Sadly things change flowering rose.

I grew up in the sixties, in a house which backed onto a field and post war allotments. There was a huge derelict pig farm and vicarage with orchard. I recall being woken at the crack of dawn to the sound of birds. There were owls too, which would sometimes keep you awake and horses would sometimes be grazing in the field.

We would collect grasshoppers, ladybirds and butterflies in the summer and have competitions to see who could collect the most before letting them go. The noise of grasshoppers could sometimes be deafening. We'd also go out collecting gooseberries, blackberries, rashberries and get apples from the vicarage. Then there were the wild flowers which could be picked. There were old, man made water holes at the derelict pig farm were hundreds of frogs lived. If I ever said I was bored, I recall getting into trouble, and we seldom watched TV. Once a year the field would be cut and we'd build den's with the bales of hay.
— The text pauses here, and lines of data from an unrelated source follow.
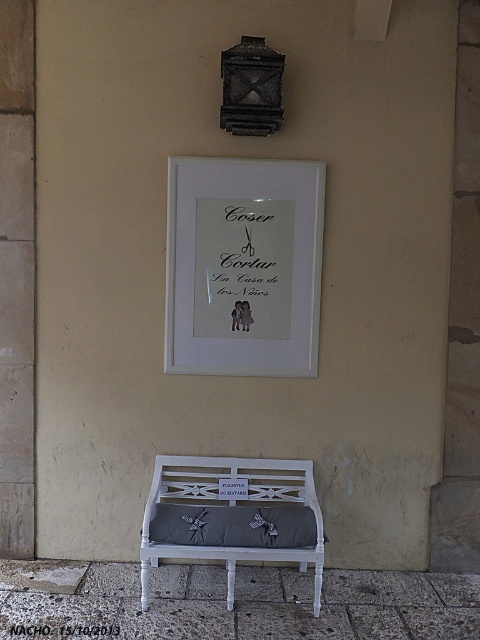 Question: Which object appears closest to the camera in this image?

Choices:
 (A) gray fabric pillow at center
 (B) white matte picture frame at upper center

Answer: (A)

Question: Can you confirm if white matte picture frame at upper center is thinner than black paper at center?

Choices:
 (A) yes
 (B) no

Answer: (B)

Question: Which point is farther to the camera?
We lived along a road on the main A6, it was at the edge of the city, now where I played is a built up area. The only thing left from that time is a tree, which you can still see from the main road, we called it the big tree, many a day was spent seeing who could climb the furthest up it and there's probably quite a few adults who scratched their names on it as children.

Very little in the way of wildlife exists there now. The orchard is probably still there no doubt fenced off in the name of Health and Safety.

I'm a short walk now from the country and a river estuary and also encourage birds to the garden, not quite the same as years gone by when nature was on my doorstep.

growing onions from plants

Posted: 20/12/2012 at 21:27

I've Red Baron, Bedfordshire Champion and Golden Bear onion seeds from 2010, never got round to sowing them, would they still be viable to sow this year.